• [What is required]:
Check every line of the entries below for the word "Rennes", then give only the number of lines that have it.

• [Page-level text extractions]:
_ _ _
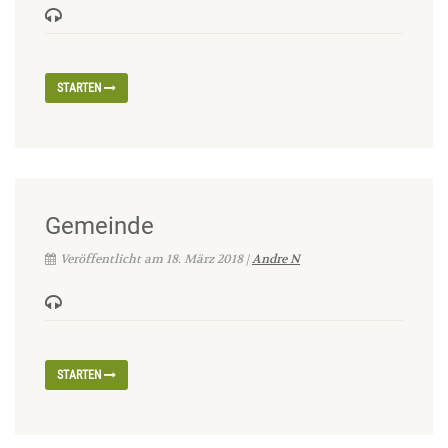
STARTEN
Gemeinde
Veröffentlicht am 18. März 2018 |
Andre N
STARTEN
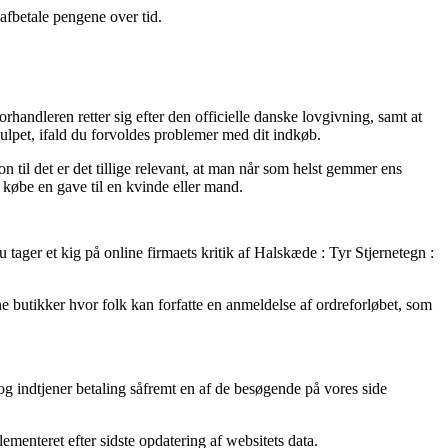
t afbetale pengene over tid.
handleren retter sig efter den officielle danske lovgivning, samt at
ulpet, ifald du forvoldes problemer med dit indkøb.
on til det er det tillige relevant, at man når som helst gemmer ens
 købe en gave til en kvinde eller mand.
 tager et kig på online firmaets kritik af Halskæde : Tyr Stjernetegn :
 butikker hvor folk kan forfatte en anmeldelse af ordreforløbet, som
g indtjener betaling såfremt en af de besøgende på vores side
ementeret efter sidste opdatering af websitets data.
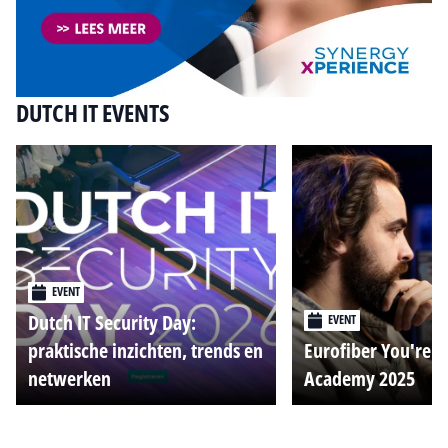
DUTCH IT EVENTS
EVENT
Dutch IT Security Day:
EVENT
praktische inzichten, trends en
Eurofiber You're o
netwerken
Academy 2025
Alle events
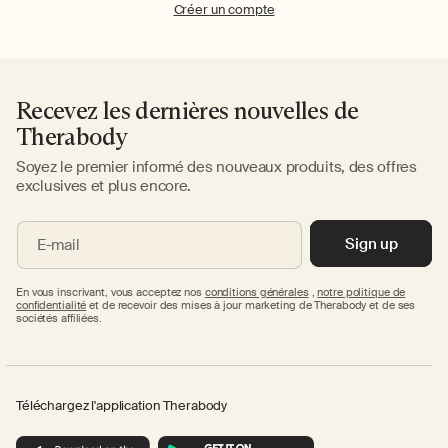
Créer un compte
Recevez les dernières nouvelles de
Therabody
Soyez le premier informé des nouveaux produits, des offres
exclusives et plus encore.
Sign up
E-mail
En vous inscrivant, vous acceptez nos
conditions générales
,
notre politique de
confidentialité
et de recevoir des mises à jour marketing de Therabody et de ses
sociétés affiliées.
Téléchargez l'application Therabody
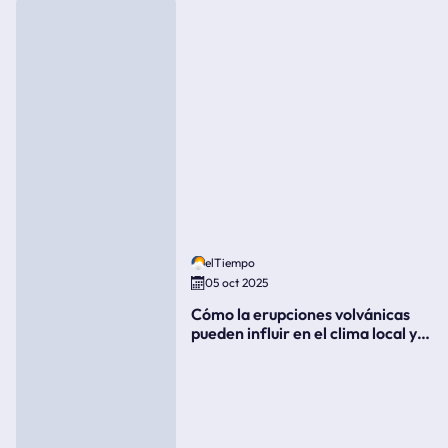
elTiempo
05 oct 2025
Cómo la erupciones volvánicas
pueden influir en el clima local y
global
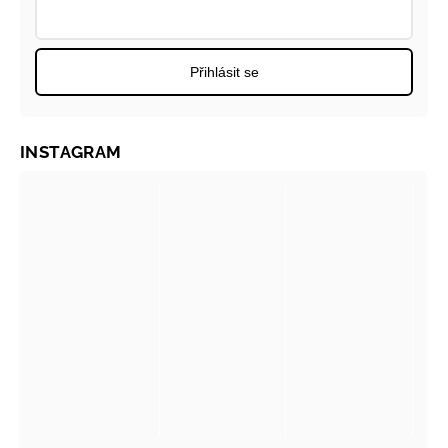
Přihlásit se
INSTAGRAM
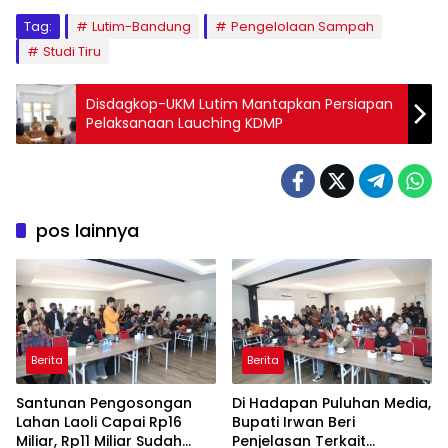
Tag:
Lutim-Bandung
Pengelolaan Sampah
Studi Tiru
Disdagkop-UKM Lutim Mantapkan Persiapan
Pelaksanaan Lauching KDMP
pos lainnya
Berita
Berita
Santunan Pengosongan
Di Hadapan Puluhan Media,
Lahan Laoli Capai Rp16
Bupati Irwan Beri
Miliar, Rp11 Miliar Sudah
Penjelasan Terkait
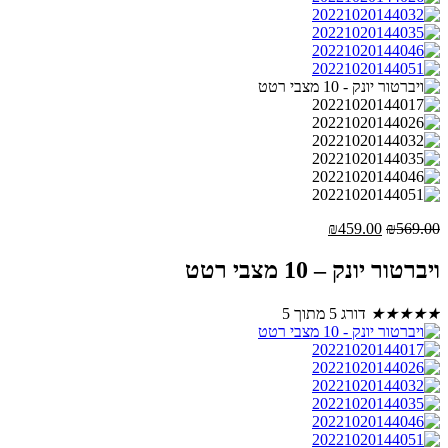
המחיר
המחיר
₪
459.00
₪
569.00
המקורי
הנוכחי
היה:
הוא:
ויברטור יונק – 10 מצבי רטט
₪459.00.
₪569.00.
★
★
★
★
★
דורג 5 מתוך 5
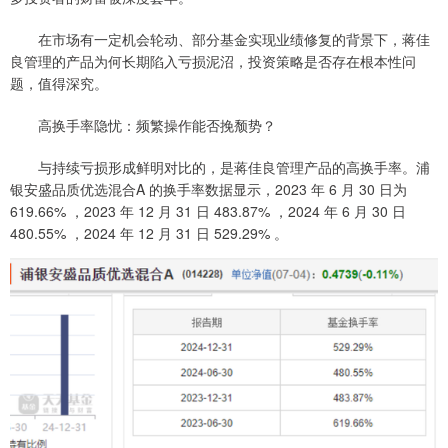
在市场有一定机会轮动、部分基金实现业绩修复的背景下，蒋佳
良管理的产品为何长期陷入亏损泥沼，投资策略是否存在根本性问
题，值得深究。
高换手率隐忧：频繁操作能否挽颓势？
与持续亏损形成鲜明对比的，是蒋佳良管理产品的高换手率。浦
银安盛品质优选混合A 的换手率数据显示，2023 年 6 月 30 日为
619.66% ，2023 年 12 月 31 日 483.87% ，2024 年 6 月 30 日
480.55% ，2024 年 12 月 31 日 529.29% 。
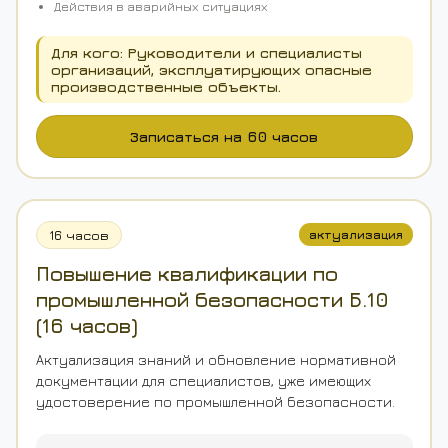
Действия в аварийных ситуациях
Для кого: Руководители и специалисты
организаций, эксплуатирующих опасные
производственные объекты.
Записаться на 60 часов
16 часов
актуализация
Повышение квалификации по
промышленной безопасности Б.10
(16 часов)
Актуализация знаний и обновление нормативной
документации для специалистов, уже имеющих
удостоверение по промышленной безопасности.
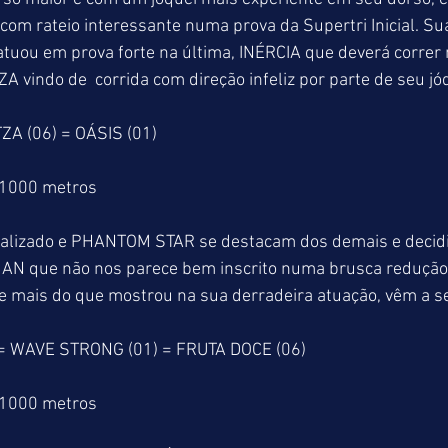
 com rateio interessante numa prova da Supertri Inicial. Sua
atuou em prova forte na última, INÉRCIA que deverá correr
A vindo de  corrida com direção infeliz por parte de seu jóq
ZA (06) = OÁSIS (01)
 1000 metros
izado e PHANTOM STAR se destacam dos demais e decidir
 que não nos parece bem inscrito numa brusca redução d
 mais do que mostrou na sua derradeira atuação, vêm a se
= WAVE STRONG (01) = FRUTA DOCE (06)
 1000 metros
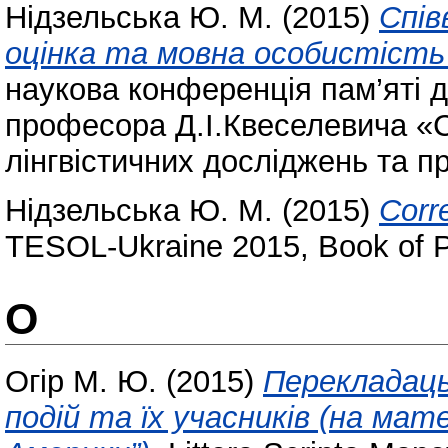
Нідзельська Ю. М.
(2015)
Спів
оцінка та мовна особистість 
наукова конференція пам’яті д
професора Д.І.Квеселевича «С
лінгвістичних досліджень та 
Нідзельська Ю. М.
(2015)
Corre
TESOL-Ukraine 2015, Book of 
О
Огір М. Ю.
(2015)
Перекладаць
подій та їх учасників (на мат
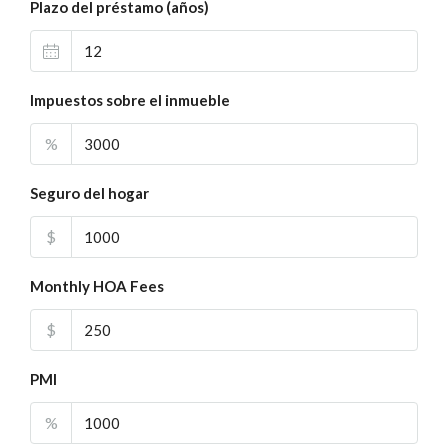
Plazo del préstamo (años)
Impuestos sobre el inmueble
%
Seguro del hogar
$
Monthly HOA Fees
$
PMI
%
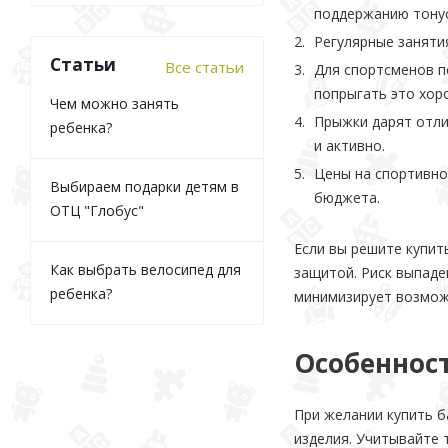
поддержанию тонус
Регулярные заняти
Статьи
Все статьи
Для спортсменов п
попрыгать это хор
Чем можно занять
Прыжки дарят отли
ребенка?
и активно.
Цены на спортивно
Выбираем подарки детям в
бюджета.
ОТЦ "Глобус"
Если вы решите купит
Как выбрать велосипед для
защитой. Риск выпаде
ребенка?
минимизирует возможн
Особеннос
При желании купить б
изделия. Учитывайте 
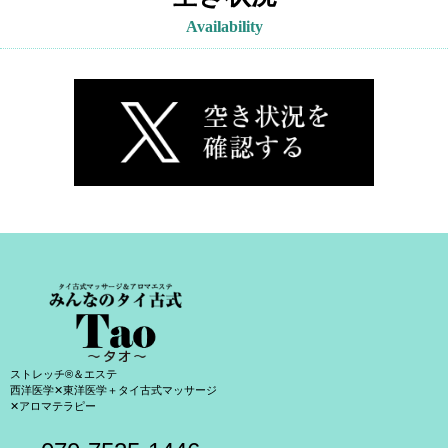
Availability
ストレッチ®＆エステ
西洋医学✕東洋医学＋タイ古式マッサージ
✕アロマテラピー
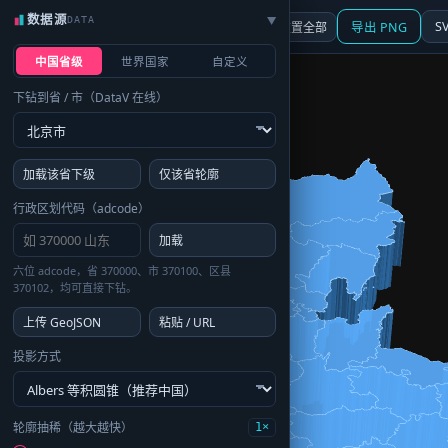
数据源
DATA
▶
3D
行政区划
地图
S
☰ 面板
重置全部
导出 PNG
中国省级
世界国家
自定义
下钻到省 / 市（DataV 在线）
加载该省下级
仅该省轮廓
行政区划代码（adcode）
加载
六位 adcode，省 370000、市 370100、区县
370102，均可直接下钻。
上传 GeoJSON
粘贴 / URL
投影方式
轮廓抽稀（越大越快）
1×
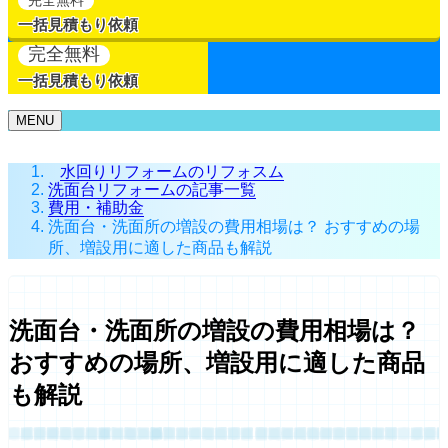
一括見積もり依頼
完全無料
一括見積もり依頼
MENU
水回りリフォームのリフォスム
洗面台リフォームの記事一覧
費用・補助金
洗面台・洗面所の増設の費用相場は？ おすすめの場
所、増設用に適した商品も解説
洗面台・洗面所の増設の費用相場は？
おすすめの場所、増設用に適した商品
も解説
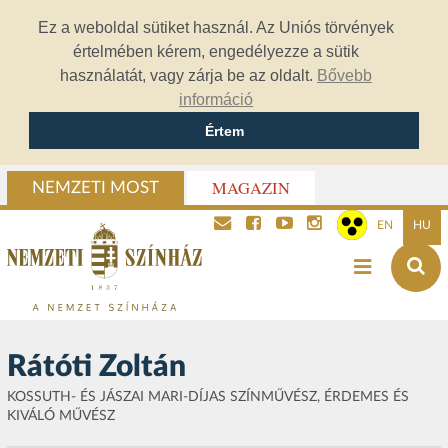
Ez a weboldal sütiket használ. Az Uniós törvények
értelmében kérem, engedélyezze a sütik
használatát, vagy zárja be az oldalt.
Bővebb
információ
Értem
MAGAZIN
NEMZETI MOST
EN
HU
Rátóti Zoltán
KOSSUTH- ÉS JÁSZAI MARI-DÍJAS SZÍNMŰVÉSZ, ÉRDEMES ÉS
KIVÁLÓ MŰVÉSZ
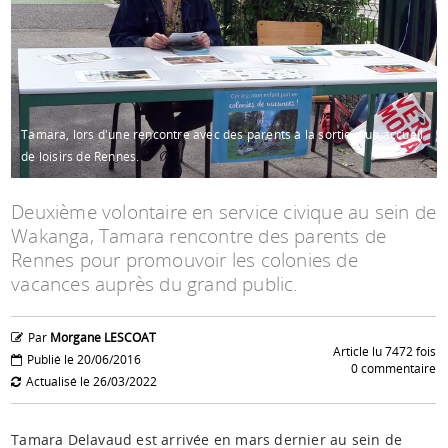
Espace anims
Tamara, lors d'une rencontre avec des parents à la sortie d'un accueil
de loisirs de Rennes.
Deuxième volontaire en service civique au sein de
Wakanga, Tamara rencontre des parents de
Rennes pour promouvoir les colonies de
vacances auprès du grand public.
Par
Morgane LESCOAT
Article lu 7472 fois
Publié le 20/06/2016
0 commentaire
Actualisé le 26/03/2022
Tamara Delavaud est arrivée en mars dernier au sein de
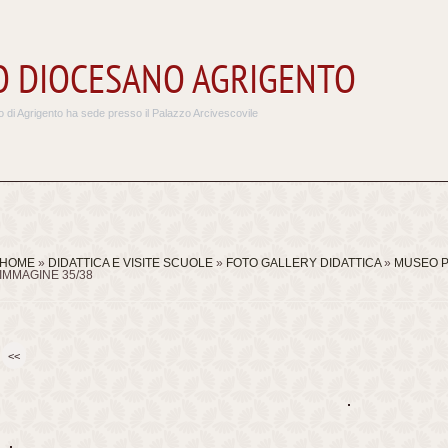
 DIOCESANO AGRIGENTO
 di Agrigento ha sede presso il Palazzo Arcivescovile
HOME
»
DIDATTICA E VISITE SCUOLE
»
FOTO GALLERY DIDATTICA
»
MUSEO P
IMMAGINE 35/38
<<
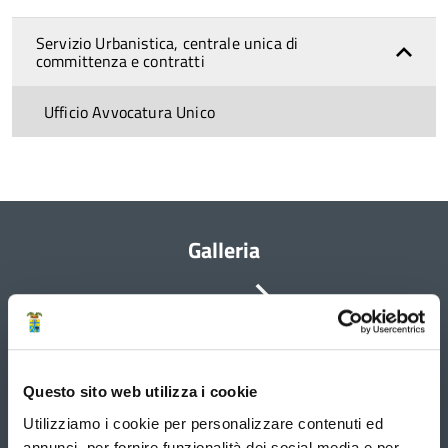
Servizio Urbanistica, centrale unica di
committenza e contratti
Ufficio Avvocatura Unico
Galleria
Vai
È
possibile
alla
navigare
le
slide
slide
utilizzando
successiva
Questo sito web utilizza i cookie
i
tasti
Utilizziamo i cookie per personalizzare contenuti ed
freccia
annunci, per fornire funzionalità dei social media e per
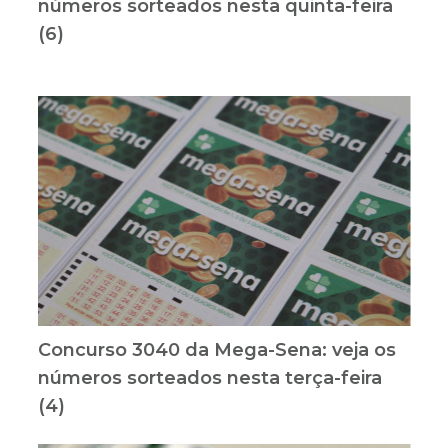
números sorteados nesta quinta-feira
(6)
Concurso 3040 da Mega-Sena: veja os
números sorteados nesta terça-feira
(4)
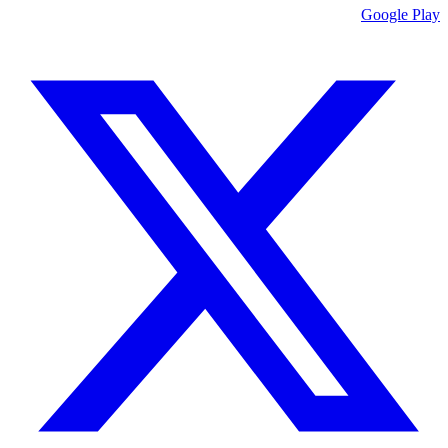
Google Play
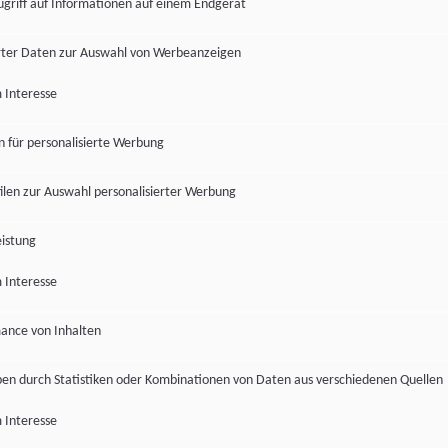
ugriff auf Informationen auf einem Endgerät
ter Daten zur Auswahl von Werbeanzeigen
 Interesse
en für personalisierte Werbung
len zur Auswahl personalisierter Werbung
istung
 Interesse
ance von Inhalten
pen durch Statistiken oder Kombinationen von Daten aus verschiedenen Quellen
 Interesse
_ _ _
• [Reply]:
2